You can probably figure out for yourselves which of these I made loose and which I didn’t. You want something with a pretty decent drape for this; stiff won’t work with the gathers. So these are mostly rayon or bamboo jerseys with one sparkly metallic spandex knit.

Centre Gathers

I only did this once, and because it’s black, I never wear it–but it does work:

  1. Your centre front fold line is now a seam; add a seam allowance.
  2. Do a regular FBA to add what you need.
  3. Rotate the side dart into a new dart line drawn at a parallel point on the centre front seam, and as with step 4 above, make a top and bottom gather mark, and figure out how much you need to gather that into to keep the original centre seam length.
  4. You know how to gather….
  5. Use a non-stretch stick to sew the centre front pieces together. In my experience, a stretch stitch here, given the weight and location, will weigh the gathers out and the whole thing will just sag.
  6. Construct the rest of the t-shirt as you normally would.

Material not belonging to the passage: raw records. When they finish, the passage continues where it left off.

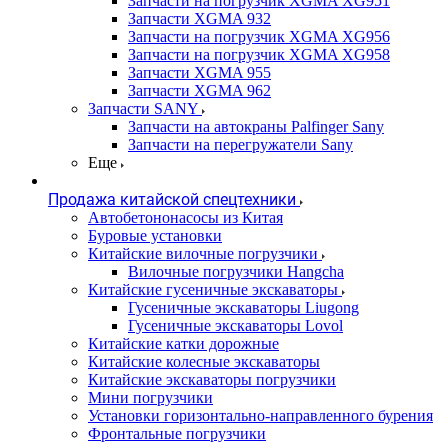
Запчасти на погрузчик XGMA XG951
Запчасти XGMA 932
Запчасти на погрузчик XGMA XG956
Запчасти на погрузчик XGMA XG958
Запчасти XGMA 955
Запчасти XGMA 962
Запчасти SANY
Запчасти на автокраны Palfinger Sany
Запчасти на перегружатели Sany
Еще
Продажа китайской спецтехники
Автобетононасосы из Китая
Буровые установки
Китайские вилочные погрузчики
Вилочные погрузчики Hangcha
Китайские гусеничные экскаваторы
Гусеничные экскаваторы Liugong
Гусеничные экскаваторы Lovol
Китайские катки дорожные
Китайские колесные экскаваторы
Китайские экскаваторы погрузчики
Мини погрузчики
Установки горизонтально-направленного бурения
Фронтальные погрузчики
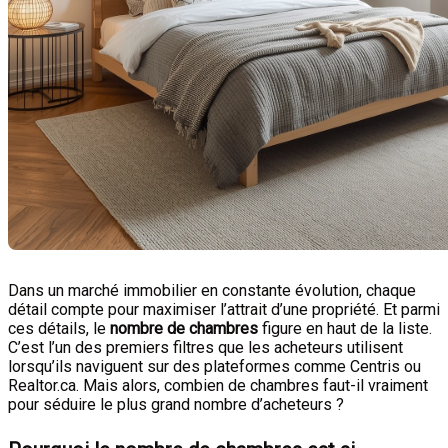
Dans un marché immobilier en constante évolution, chaque
détail compte pour maximiser l’attrait d’une propriété. Et parmi
ces détails, le
nombre de chambres
figure en haut de la liste.
C’est l’un des premiers filtres que les acheteurs utilisent
lorsqu’ils naviguent sur des plateformes comme Centris ou
Realtor.ca. Mais alors, combien de chambres faut-il vraiment
pour séduire le plus grand nombre d’acheteurs ?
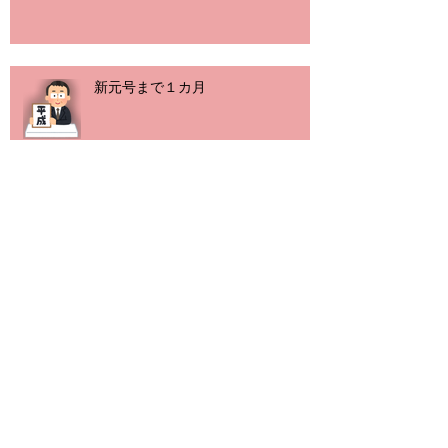
新元号まで１カ月
子供はみんな芸術家！
春も目前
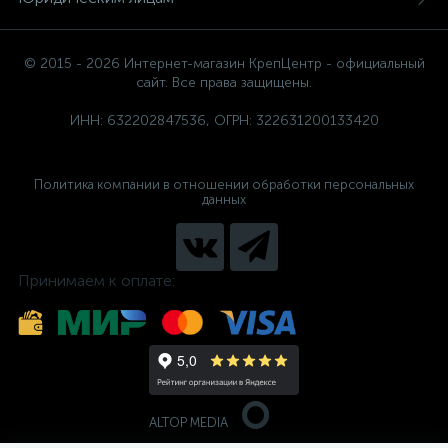
© 2015 - 2026 Интернет-магазин КрепЦентр - официальный
сайт. Все права защищены.
ИНН: 632202847536, ОГРН: 322631200133420
Политика компании в отношении обработки персональных
данных
Принимаем к оплате:
ALTOP MEDIA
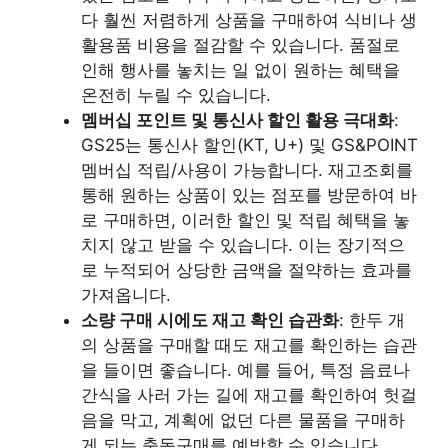
다 훨씬 저렴하게 상품을 구매하여 식비나 생
활용품 비용을 절감할 수 있습니다. 품절로
인해 행사를 놓치는 일 없이 원하는 혜택을
온전히 누릴 수 있습니다.
멤버십 포인트 및 통신사 할인 활용 극대화
:
GS25는 통신사 할인(KT, U+) 및 GS&POINT
멤버십 적립/사용이 가능합니다. 재고조회를
통해 원하는 상품이 있는 점포를 방문하여 바
로 구매하면, 이러한 할인 및 적립 혜택을 놓
치지 않고 받을 수 있습니다. 이는 장기적으
로 누적되어 상당한 금액을 절약하는 효과를
가져옵니다.
소량 구매 시에도 재고 확인 습관화
: 한두 개
의 상품을 구매할 때도 재고를 확인하는 습관
을 들이면 좋습니다. 예를 들어, 특정 음료나
간식을 사러 가는 길에 재고를 확인하여 헛걸
음을 막고, 계획에 없던 다른 물품을 구매하
게 되는 충동구매를 예방할 수 있습니다.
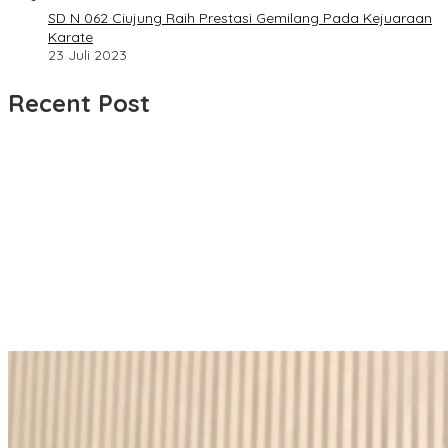
SD N 062 Ciujung Raih Prestasi Gemilang Pada Kejuaraan
Karate
23 Juli 2023
Recent Post
Dua LSM Nasional Bersatu Soroti PUPR Aceh Tenggara, PENJARA
dan GEPARI Desak Kejati Aceh–Polda Aceh Audit Total Anggaran
Rp106 Miliar
Proyek Rehabilitasi Jalan Ciporeat Rp591 Juta Disorot, Diduga
Ketebalan Rabat Beton Baru 3–4 Cm, Pelaksana Belum Berikan
Penjelasan
Masyarakat Desa Rancamulya Gelar Syukuran atas Selesainya
Pembangunan Jalan Betonisasi.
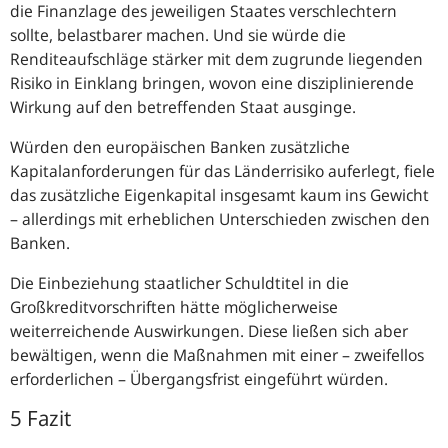
die Finanzlage des jeweiligen Staates verschlechtern
sollte, belastbarer machen. Und sie würde die
Renditeaufschläge stärker mit dem zugrunde liegenden
Risiko in Einklang bringen, wovon eine disziplinierende
Wirkung auf den betreffenden Staat ausginge.
Würden den europäischen Banken zusätzliche
Kapitalanforderungen für das Länderrisiko auferlegt, fiele
das zusätzliche Eigenkapital insgesamt kaum ins Gewicht
– allerdings mit erheblichen Unterschieden zwischen den
Banken.
Die Einbeziehung staatlicher Schuldtitel in die
Großkreditvorschriften hätte möglicherweise
weiterreichende Auswirkungen. Diese ließen sich aber
bewältigen, wenn die Maßnahmen mit einer – zweifellos
erforderlichen – Übergangsfrist eingeführt würden.
5 Fazit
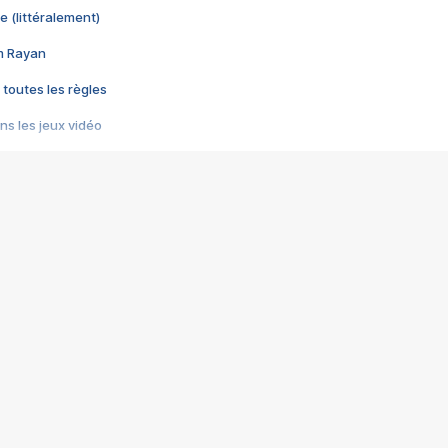
e (littéralement)
im Rayan
 toutes les règles
s les jeux vidéo
us choquant de Rockstar ? - Le scandale BULLY
e plus moche de Steam
du RÊVE tourne au CAUCHEMAR
pendant 8 heures
it… à tort
umiliés par un jeu vidéo
ire - Final Fantasy 8
ti un empire - Age of Empires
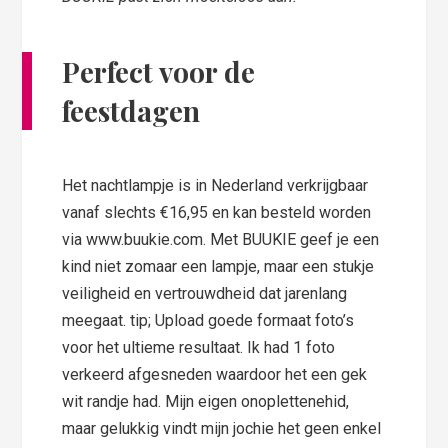
Perfect voor de
feestdagen
Het nachtlampje is in Nederland verkrijgbaar
vanaf slechts €16,95 en kan besteld worden
via www.buukie.com. Met BUUKIE geef je een
kind niet zomaar een lampje, maar een stukje
veiligheid en vertrouwdheid dat jarenlang
meegaat. tip; Upload goede formaat foto’s
voor het ultieme resultaat. Ik had 1 foto
verkeerd afgesneden waardoor het een gek
wit randje had. Mijn eigen onoplettenehid,
maar gelukkig vindt mijn jochie het geen enkel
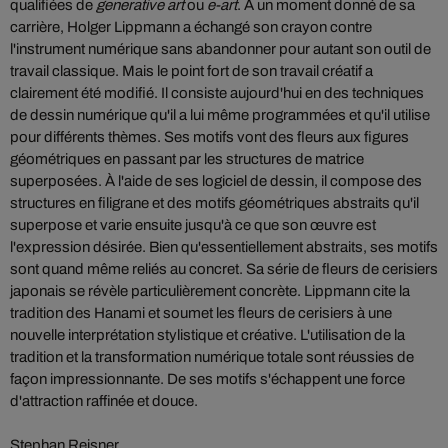
qualifiées de
generative art
ou
e-art
. À un moment donné de sa
carrière, Holger Lippmann a échangé son crayon contre
l'instrument numérique sans abandonner pour autant son outil de
travail classique. Mais le point fort de son travail créatif a
clairement été modifié. Il consiste aujourd'hui en des techniques
de dessin numérique qu'il a lui même programmées et qu'il utilise
pour différents thèmes. Ses motifs vont des fleurs aux figures
géométriques en passant par les structures de matrice
superposées. À l'aide de ses logiciel de dessin, il compose des
structures en filigrane et des motifs géométriques abstraits qu'il
superpose et varie ensuite jusqu'à ce que son œuvre est
l'expression désirée. Bien qu'essentiellement abstraits, ses motifs
sont quand même reliés au concret. Sa série de fleurs de cerisiers
japonais se révèle particulièrement concrète. Lippmann cite la
tradition des Hanami et soumet les fleurs de cerisiers à une
nouvelle interprétation stylistique et créative. L'utilisation de la
tradition et la transformation numérique totale sont réussies de
façon impressionnante. De ses motifs s'échappent une force
d'attraction raffinée et douce.
Stephan Reisner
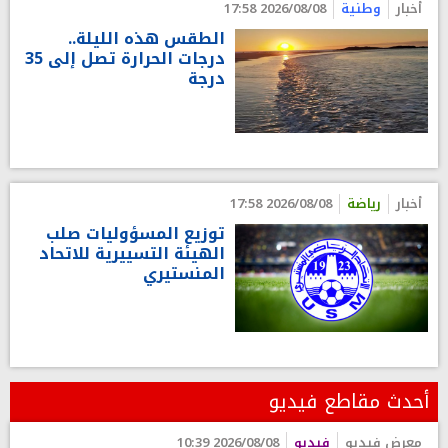
أخبار
وطنية
2026/08/08 17:58
الطقس هذه الليلة..
درجات الحرارة تصل إلى 35
درجة
أخبار
رياضة
2026/08/08 17:58
توزيع المسؤوليات صلب
الهيئة التسييرية للاتحاد
المنستيري
أحدث مقاطع فيديو
معرض فيديو
فيديو
2026/08/08 10:39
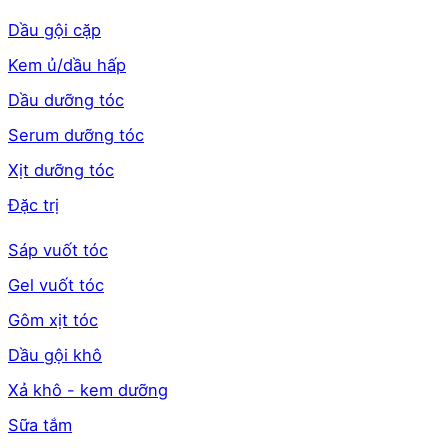
Dầu gội cặp
Kem ủ/dầu hấp
Dầu dưỡng tóc
Serum dưỡng tóc
Xịt dưỡng tóc
Đặc trị
Sáp vuốt tóc
Gel vuốt tóc
Gôm xịt tóc
Dầu gội khô
Xả khô - kem dưỡng
Sữa tắm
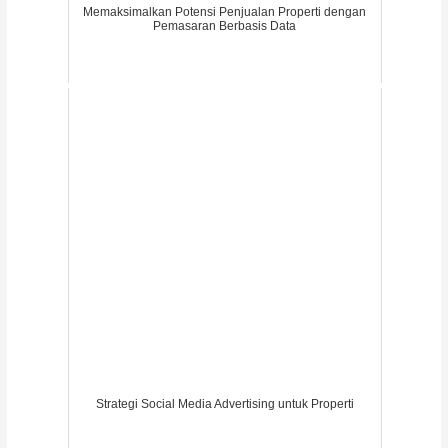
Memaksimalkan Potensi Penjualan Properti dengan
Pemasaran Berbasis Data
Strategi Social Media Advertising untuk Properti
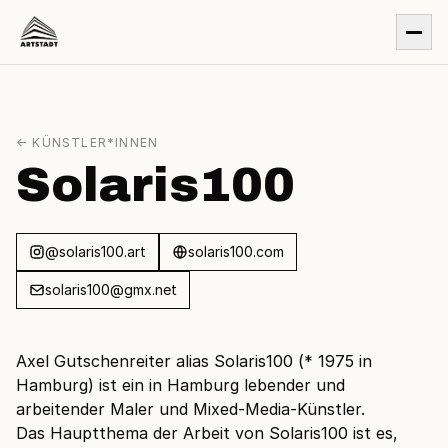
← KÜNSTLER*INNEN
Solaris100
@solaris100.art
solaris100.com
solaris100@gmx.net
Axel Gutschenreiter alias Solaris100 (* 1975 in
Hamburg) ist ein in Hamburg lebender und
arbeitender Maler und Mixed-Media-Künstler.
Das Hauptthema der Arbeit von Solaris100 ist es,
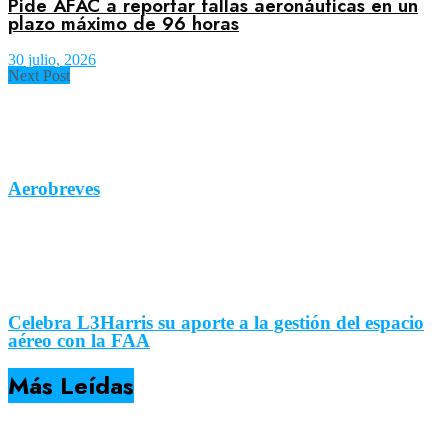
Pide AFAC a reportar fallas aeronáuticas en un
plazo máximo de 96 horas
30 julio, 2026
Next Post
Aerobreves
Celebra L3Harris su aporte a la gestión del espacio
aéreo con la FAA
Más Leídas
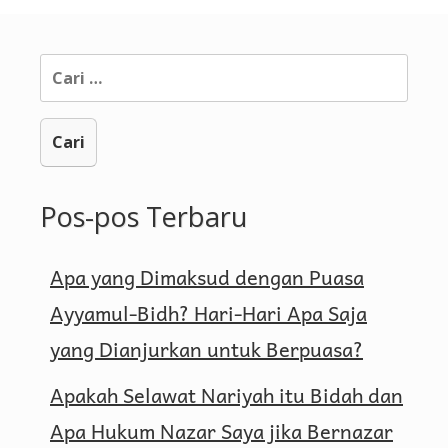
Cari
untuk:
Pos-pos Terbaru
Apa yang Dimaksud dengan Puasa
Ayyamul-Bidh? Hari-Hari Apa Saja
yang Dianjurkan untuk Berpuasa?
Apakah Selawat Nariyah itu Bidah dan
Apa Hukum Nazar Saya jika Bernazar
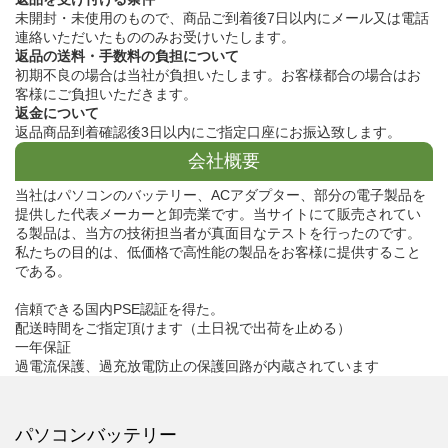
未開封・未使用のもので、商品ご到着後7日以内にメール又は電話
連絡いただいたもののみお受けいたします。
返品の送料・手数料の負担について
初期不良の場合は当社が負担いたします。お客様都合の場合はお
客様にご負担いただきます。
返金について
返品商品到着確認後3日以内にご指定口座にお振込致します。
会社概要
当社はパソコンのバッテリー、ACアダプター、部分の電子製品を
提供した代表メーカーと卸売業です。当サイトにて販売されてい
る製品は、当方の技術担当者が真面目なテストを行ったのです。
私たちの目的は、低価格で高性能の製品をお客様に提供すること
である。
信頼できる国内PSE認証を得た。
配送時間をご指定頂けます（土日祝で出荷を止める）
一年保証
過電流保護、過充放電防止の保護回路が内蔵されています
パソコンバッテリー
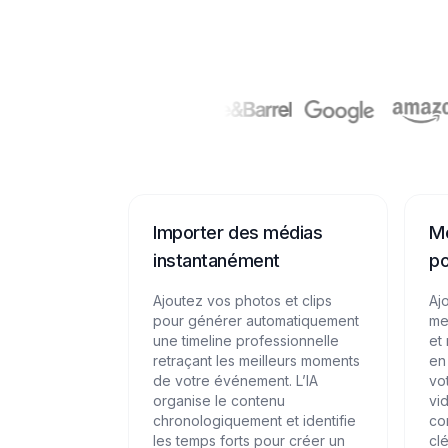
Importer des médias
Me
instantanément
po
Ajoutez vos photos et clips
Aj
pour générer automatiquement
mei
une timeline professionnelle
et
retraçant les meilleurs moments
en
de votre événement. L’IA
vo
organise le contenu
vi
chronologiquement et identifie
co
les temps forts pour créer un
cl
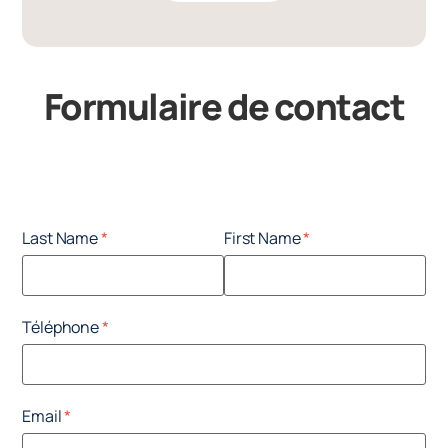
Formulaire de contact
Last Name
First Name
Téléphone
Email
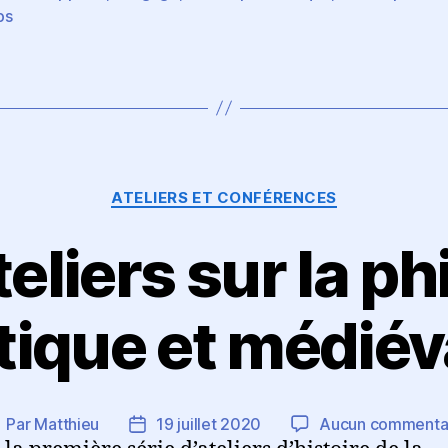
es
ps
Catégories
ATELIERS ET CONFÉRENCES
teliers sur la p
tique et médiév
Par
Matthieu
19 juillet 2020
Aucun commenta
uteur
Date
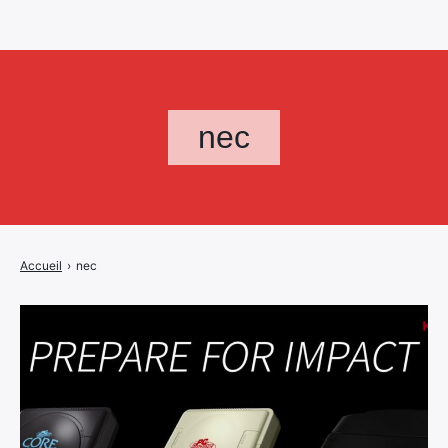
nec
Accueil
›
nec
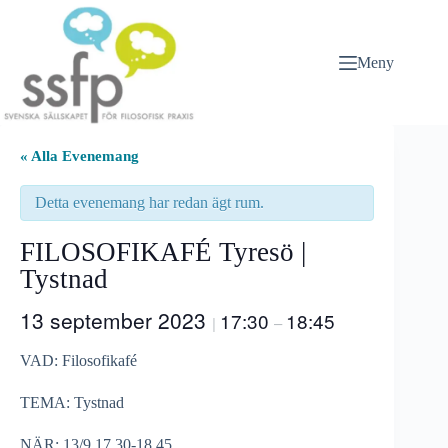
Hoppa
till
innehåll
Meny
« Alla Evenemang
Detta evenemang har redan ägt rum.
FILOSOFIKAFÉ Tyresö |
Tystnad
13 september 2023
17:30
18:45
|
–
VAD: Filosofikafé
TEMA: Tystnad
NÄR: 13/9 17.30-18.45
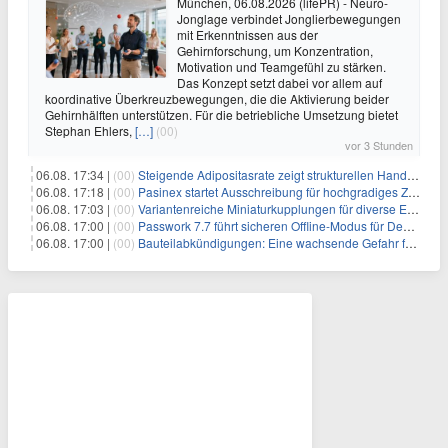
München, 06.08.2026 (lifePR) - Neuro-
Jonglage verbindet Jonglierbewegungen
mit Erkenntnissen aus der
Gehirnforschung, um Konzentration,
Motivation und Teamgefühl zu stärken.
Das Konzept setzt dabei vor allem auf
koordinative Überkreuzbewegungen, die die Aktivierung beider
Gehirnhälften unterstützen. Für die betriebliche Umsetzung bietet
Stephan Ehlers,
[…]
(00)
vor 3 Stunden
06.08. 17:34 |
(00)
Steigende Adipositasrate zeigt strukturellen Handlungsbedarf bei der Ernährung schulpflichtiger Kinder
06.08. 17:18 |
(00)
Pasinex startet Ausschreibung für hochgradiges Zinksulfidkonzentrat mit Germanium- und Silbergehalten und stellt ein Betriebsupdate bereit
06.08. 17:03 |
(00)
Variantenreiche Miniaturkupplungen für diverse Einsatzbereiche
06.08. 17:00 |
(00)
Passwork 7.7 führt sicheren Offline-Modus für Desktop- und Mobile-Apps ein
06.08. 17:00 |
(00)
Bauteilabkündigungen: Eine wachsende Gefahr für industrielle Elektroniksysteme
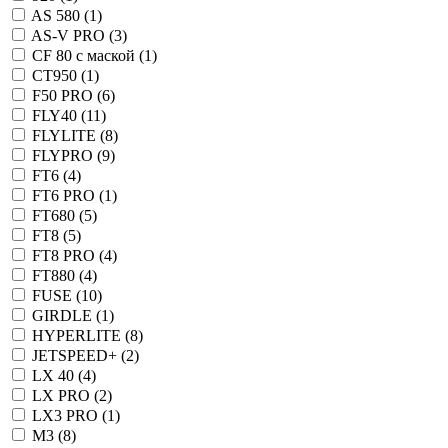
AS 580 (
1
)
AS-V PRO (
3
)
CF 80 с маской (
1
)
CT950 (
1
)
F50 PRO (
6
)
FLY40 (
11
)
FLYLITE (
8
)
FLYPRO (
9
)
FT6 (
4
)
FT6 PRO (
1
)
FT680 (
5
)
FT8 (
5
)
FT8 PRO (
4
)
FT880 (
4
)
FUSE (
10
)
GIRDLE (
1
)
HYPERLITE (
8
)
JETSPEED+ (
2
)
LX 40 (
4
)
LX PRO (
2
)
LX3 PRO (
1
)
M3 (
8
)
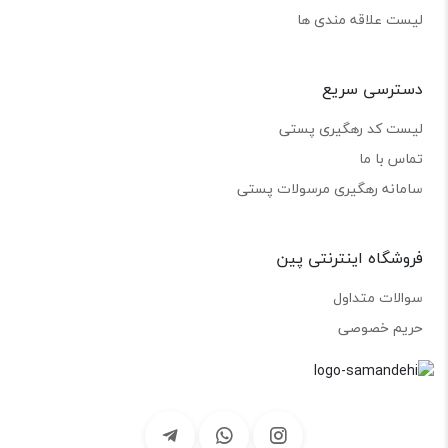
لیست علاقه مندی ها
دسترسی سریع
لیست کد رهگیری پستی
تماس با ما
سامانه رهگیری مرسولات پستی
فروشگاه اینترنتی پین
سوالات متداول
حریم خصوصی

This will add a dart bump to the centre front, just as it would the side, that will mostly have to be removed during construction; you won’t need to keep that rounded part for the final shirt construction.

Again, this is a bamboo jersey, as that gathers nicely.

Ruffle

This is an easy but fiddly variation on the basic t-shirt that assumes you have a well-fitting adjusted front piece. I used the ruffle from the button-down shirt in Burda 8/16, shirt 103, though I added about 1″ to the width at the top of the ruffle to make it a bit more dramatic.

Additional steps to attach it to the t-shirt:

  1. Sew the ruffle pieces together at the centre front using a non-stretch stitch and a walking foot; press open.
  2. Trim away any parts of the seam allowance that are visible from the front when the ruffle is laid flat(-ish).
  3. Assemble the t-shirt as you normally would, except for the neck band.
  4. Very carefully pin the ruffle to the t-shirt front:
    1. Down the centre,
    2. Along the neckline, and
    3. Along the yoke line (you’ll fold this down before sewing it on, but right now you’re just trying out the ruffle location)
  5. Try it on and figure out if you want the ruffle where it is, or higher or lower, and adjust until it’s in a spot you like.
  6. Use something like wonder-under to adhere the ruffle where you like it.
  7. Using a narrow zig-zag stitch and a walking foot, sew the ruffle to the centre front and the yoke (now folded under), and baste to the neckline.
  8. Try it on to have another look and make sure you’ve trimmed away any parts of the ruffle centre-front seam allowance that might be visible, depending on how it drapes.
  9. Finish the shirt by adding the neckband etc.

Voila! A t-shirt with a dramatic ruffled front.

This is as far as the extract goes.